◆ Your goal ◆
Find every line below with the word "trọng" in it, and copy each one.

◆ Exercise data ◆
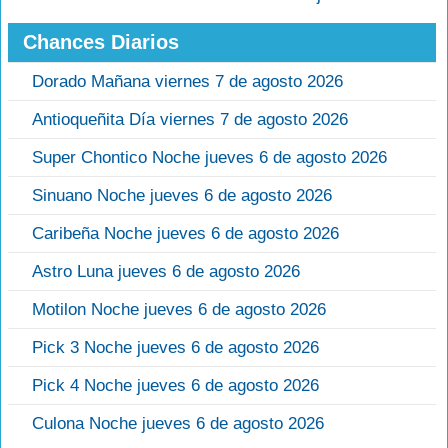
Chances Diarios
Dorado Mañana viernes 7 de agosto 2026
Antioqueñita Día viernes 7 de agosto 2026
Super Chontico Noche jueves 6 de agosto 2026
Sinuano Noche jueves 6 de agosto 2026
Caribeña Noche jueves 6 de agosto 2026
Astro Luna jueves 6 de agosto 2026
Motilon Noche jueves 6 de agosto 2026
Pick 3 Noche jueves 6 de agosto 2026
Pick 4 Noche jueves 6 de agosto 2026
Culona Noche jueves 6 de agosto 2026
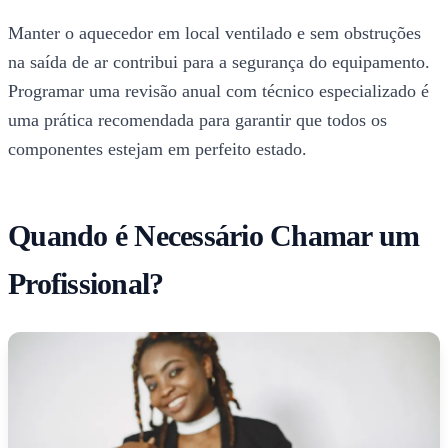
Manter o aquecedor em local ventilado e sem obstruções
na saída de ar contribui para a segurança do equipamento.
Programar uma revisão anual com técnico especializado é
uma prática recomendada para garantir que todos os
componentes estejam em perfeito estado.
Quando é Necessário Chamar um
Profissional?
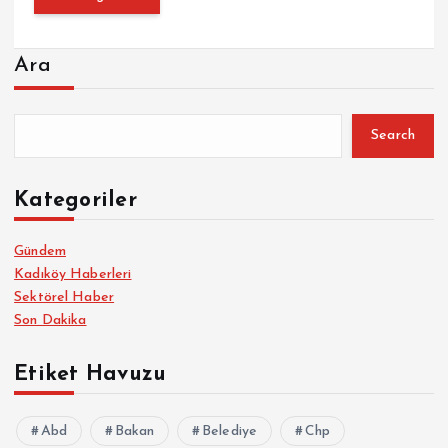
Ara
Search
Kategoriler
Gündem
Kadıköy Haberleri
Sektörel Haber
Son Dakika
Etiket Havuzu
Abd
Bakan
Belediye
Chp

--

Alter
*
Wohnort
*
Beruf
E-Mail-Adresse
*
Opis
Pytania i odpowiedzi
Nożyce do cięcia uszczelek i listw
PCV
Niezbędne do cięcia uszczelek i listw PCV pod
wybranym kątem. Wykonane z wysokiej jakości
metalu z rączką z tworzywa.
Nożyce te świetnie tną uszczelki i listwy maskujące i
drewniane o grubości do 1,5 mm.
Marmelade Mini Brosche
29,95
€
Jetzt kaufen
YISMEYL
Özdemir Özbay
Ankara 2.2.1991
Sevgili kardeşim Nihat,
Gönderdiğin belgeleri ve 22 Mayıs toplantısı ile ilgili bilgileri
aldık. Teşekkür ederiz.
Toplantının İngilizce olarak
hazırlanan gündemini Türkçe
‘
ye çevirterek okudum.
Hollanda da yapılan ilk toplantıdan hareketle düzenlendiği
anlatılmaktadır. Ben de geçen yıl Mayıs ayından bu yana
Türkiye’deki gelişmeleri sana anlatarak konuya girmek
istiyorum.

==

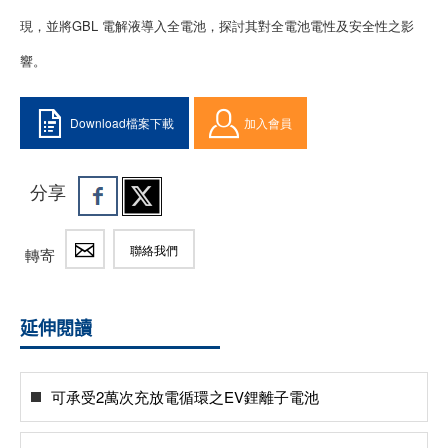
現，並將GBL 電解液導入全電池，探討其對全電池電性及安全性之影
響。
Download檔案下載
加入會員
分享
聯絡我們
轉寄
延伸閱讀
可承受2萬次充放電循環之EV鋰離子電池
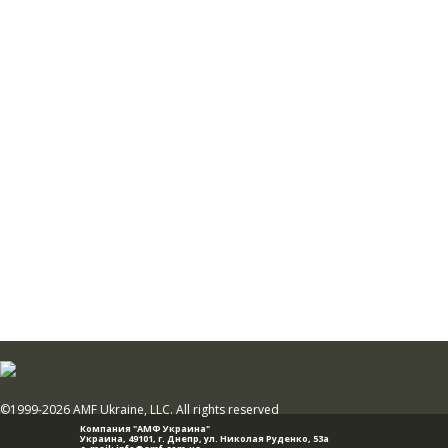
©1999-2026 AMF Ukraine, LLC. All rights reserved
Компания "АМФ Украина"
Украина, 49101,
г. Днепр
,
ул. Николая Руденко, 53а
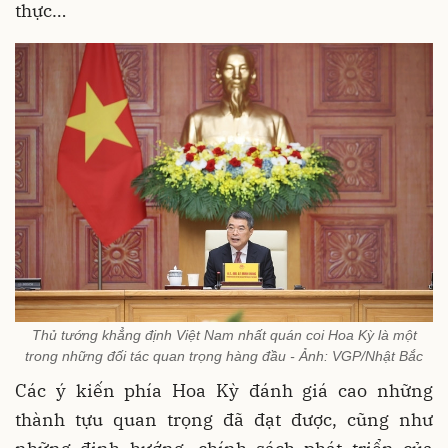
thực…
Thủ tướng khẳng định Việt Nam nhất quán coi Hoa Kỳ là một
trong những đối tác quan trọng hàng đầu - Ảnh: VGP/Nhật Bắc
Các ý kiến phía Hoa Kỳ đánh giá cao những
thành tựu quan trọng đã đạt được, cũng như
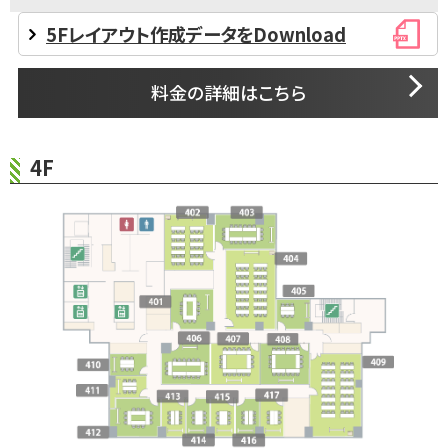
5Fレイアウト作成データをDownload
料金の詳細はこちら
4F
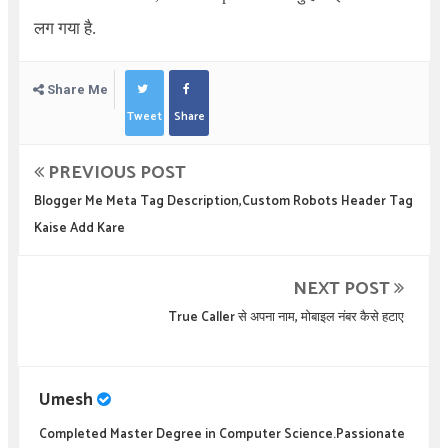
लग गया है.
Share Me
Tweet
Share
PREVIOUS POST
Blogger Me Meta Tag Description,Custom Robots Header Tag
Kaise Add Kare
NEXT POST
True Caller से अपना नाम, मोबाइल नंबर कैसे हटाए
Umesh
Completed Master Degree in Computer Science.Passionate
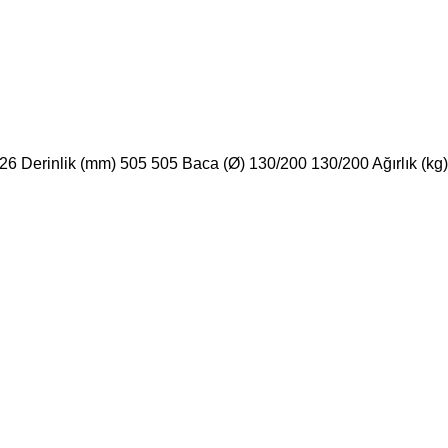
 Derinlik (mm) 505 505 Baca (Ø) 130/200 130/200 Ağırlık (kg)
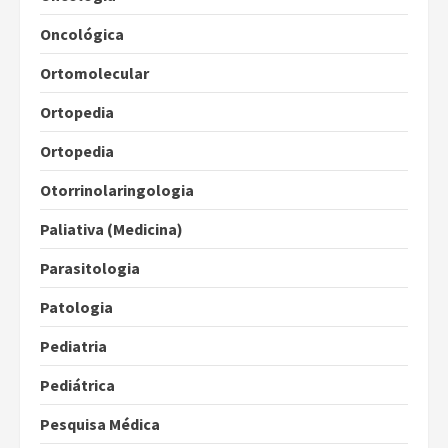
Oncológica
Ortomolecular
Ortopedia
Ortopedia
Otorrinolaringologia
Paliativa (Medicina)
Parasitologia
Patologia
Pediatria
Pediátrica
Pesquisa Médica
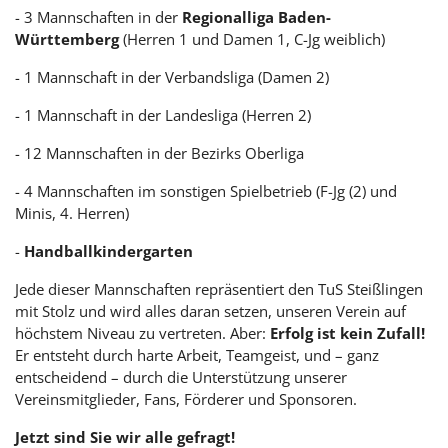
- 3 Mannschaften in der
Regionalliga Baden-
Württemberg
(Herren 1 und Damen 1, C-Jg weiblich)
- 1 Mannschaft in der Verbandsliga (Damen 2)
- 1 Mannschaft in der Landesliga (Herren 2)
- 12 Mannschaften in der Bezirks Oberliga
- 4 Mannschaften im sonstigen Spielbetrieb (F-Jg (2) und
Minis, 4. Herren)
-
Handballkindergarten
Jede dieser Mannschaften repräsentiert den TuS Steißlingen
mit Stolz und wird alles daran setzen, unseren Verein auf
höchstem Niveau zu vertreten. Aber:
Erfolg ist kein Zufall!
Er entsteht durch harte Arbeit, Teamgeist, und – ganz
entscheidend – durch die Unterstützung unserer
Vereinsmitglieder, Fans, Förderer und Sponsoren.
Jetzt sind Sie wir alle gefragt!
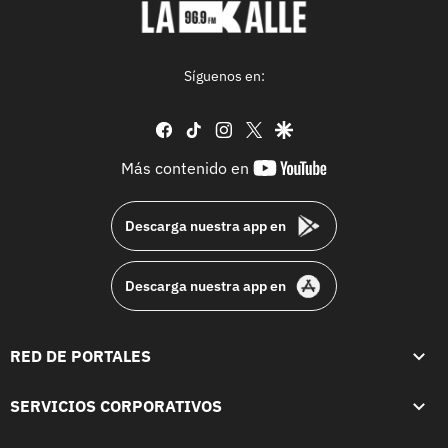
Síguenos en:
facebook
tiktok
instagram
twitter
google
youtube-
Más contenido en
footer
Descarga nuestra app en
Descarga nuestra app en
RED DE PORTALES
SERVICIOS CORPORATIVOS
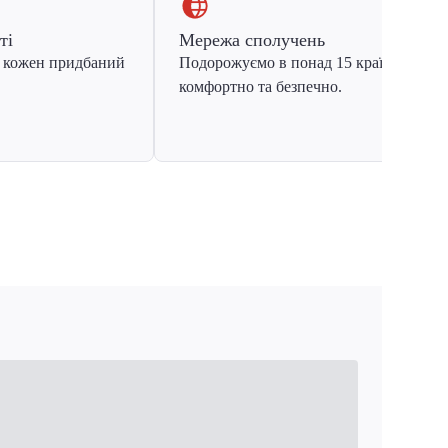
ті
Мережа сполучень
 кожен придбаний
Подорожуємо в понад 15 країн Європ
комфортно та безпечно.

◆ Exercise answer ◆
trong những đối tác quan trọng hàng đầu - Ảnh: VGP/Nhật Bắc
thành tựu quan trọng đã đạt được, cũng như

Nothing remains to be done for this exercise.